Христианство не раз упрекали в том, что оно враждебно демократии, поддерживает монархию и сословность. (Об этих упреках уже сказано выше.) В наши дни часто можно услышать иное: будто христианство не связано ни с каким общественным строем и может сопрягаться с демократией, как оно прежде сопрягалось с монархией. Оба утверждения не вполне правильны. То верно, что из христианства не «следует» никакого общественного строя таким же образом, каким из Корана «следует» халифат. Но признание иерархии ценностей, а главное — признание того, что ценности эти самозаконны, свободны и от нашего произволения не зависят, всё это делает христианское мировоззрение несовместимым с демократией, то есть с порядком, верующим исключительно в условные истины, определяемые большинством голосов. Всякие «христианско-демо­кра­ти­ческие» иллюзии возможны только там, где христианство понимается смутно и неопределенно, как «совокупность всего хорошего» (что мы и видим в современной Европе, под кровлей близкого к разрушению протестантизма).
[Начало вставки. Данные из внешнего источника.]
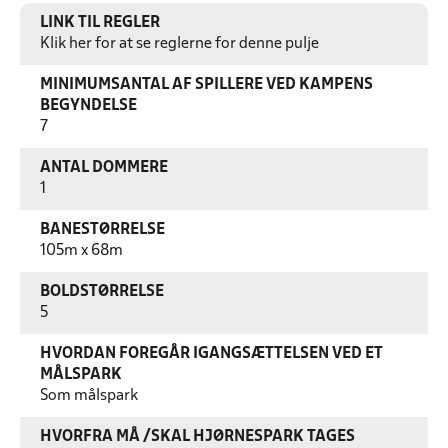
LINK TIL REGLER
Klik her for at se reglerne for denne pulje
MINIMUMSANTAL AF SPILLERE VED KAMPENS
BEGYNDELSE
7
ANTAL DOMMERE
1
BANESTØRRELSE
105m x 68m
BOLDSTØRRELSE
5
HVORDAN FOREGÅR IGANGSÆTTELSEN VED ET
MÅLSPARK
Som målspark
HVORFRA MÅ /SKAL HJØRNESPARK TAGES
Всё это сказано об одной из сравниваемых сторон. Каков же противоположный идеал? Он весь основывается на внешнем преобразовании мира. Поскольку активист, в конечном счете, не верит в личность, он убежден в полном ее бессилии и полной зависимости от внешних условий. «Преобразование общества на новых началах»; «устранение расово неполноценных элементов»; «возвращение к идеалам предков»»; или «неограниченные права и свободы» — вот его пути ко спасению. Классовая и расовая утопии, кажется, потеряли свою силу (одна умерла от старости, другая была уничтожена военной рукой). Восходит солнце нового идеала: либеральной мечты. Активист наших дней мечтает о правах и свободах; об окончательном рассвобождении личности; об освобождении — в конечном счете — человека от самого себя. [14]

Эти общественные идеалы уже сталкивались в бою или в тихом противостоянии, и теперь, в наши дни, мира между ними по-прежнему нет. Активизм ширится за счет отпадений от христианства; за счет всё большего числа приманок, которые жизнь ставит душе, отвлекая ее от жизни внутренней ради жизни внешней. Мир внутренних ценностей всё больше удаляется от современного человека… Что будет дальше, можно только гадать.
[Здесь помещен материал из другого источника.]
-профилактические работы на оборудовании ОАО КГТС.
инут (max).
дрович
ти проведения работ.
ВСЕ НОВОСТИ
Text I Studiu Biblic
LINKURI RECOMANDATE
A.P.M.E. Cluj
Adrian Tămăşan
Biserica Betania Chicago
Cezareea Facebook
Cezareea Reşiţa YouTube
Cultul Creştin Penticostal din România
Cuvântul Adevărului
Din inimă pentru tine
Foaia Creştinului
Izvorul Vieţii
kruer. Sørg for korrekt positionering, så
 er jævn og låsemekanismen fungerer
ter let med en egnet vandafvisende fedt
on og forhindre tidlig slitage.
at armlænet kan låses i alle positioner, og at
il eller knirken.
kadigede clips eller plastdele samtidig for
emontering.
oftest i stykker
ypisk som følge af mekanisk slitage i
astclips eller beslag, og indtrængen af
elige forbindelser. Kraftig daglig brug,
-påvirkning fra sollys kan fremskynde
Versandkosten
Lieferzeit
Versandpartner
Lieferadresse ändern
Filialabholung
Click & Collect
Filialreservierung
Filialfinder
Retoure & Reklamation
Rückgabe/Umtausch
Если ничего не переменится; если усилия западного общества, направленные на то, чтобы столкнуть как можно большее число людей с известной духовной высоты (или позволить им «свободно» падать), не ослабнут — свет внутренних ценностей будет медленно угасать, как он угасает уже на протяжении столетия, и однажды будет угашен — ко всеобщему или почти всеобщему удовлетворению. Большинство не нуждается ни в каких «невидимых ценностях». В наступающих сумерках будет сверкать последним блеском общество промышленное, бойкое, основанное на ничем не связанной личной энергии и на желании удовольствий — или, что то же самое, не основанное ни на чем. Оно будет процветать, пока сила и предприимчивость «освобожденной» личности будут хоть в какой-то мере основаны на почве, удобренной ценностями предыдущей эпохи; когда же почва эта истощится, последними побуждениями к действию станут сила, власть, удовольствие и успех…

А дальше? Дальше уже не достигает глаз.

 


[14] Тут, правда, есть противоречие. Сила, поддерживающая в мире разрушительные инстинкты самого разнообразного рода (вплоть до религиозного активизма магометанского толка) — есть сила по своему происхождению протестантско-христианская; ее идеал вращающейся в безвоздушном пространстве, царственно самозаконной личности возрос на крайне-протестантской почве; и труд Америки (назовем вещи своими именами) ради разрушения всех и всяческих основ духовной и общественной жизни подрывает, в конечном счете, именно эту, исконно американскую почву… Осознать это противоречие и противостоять его последствиям придется, вероятно, следующим поколениям американских вождей.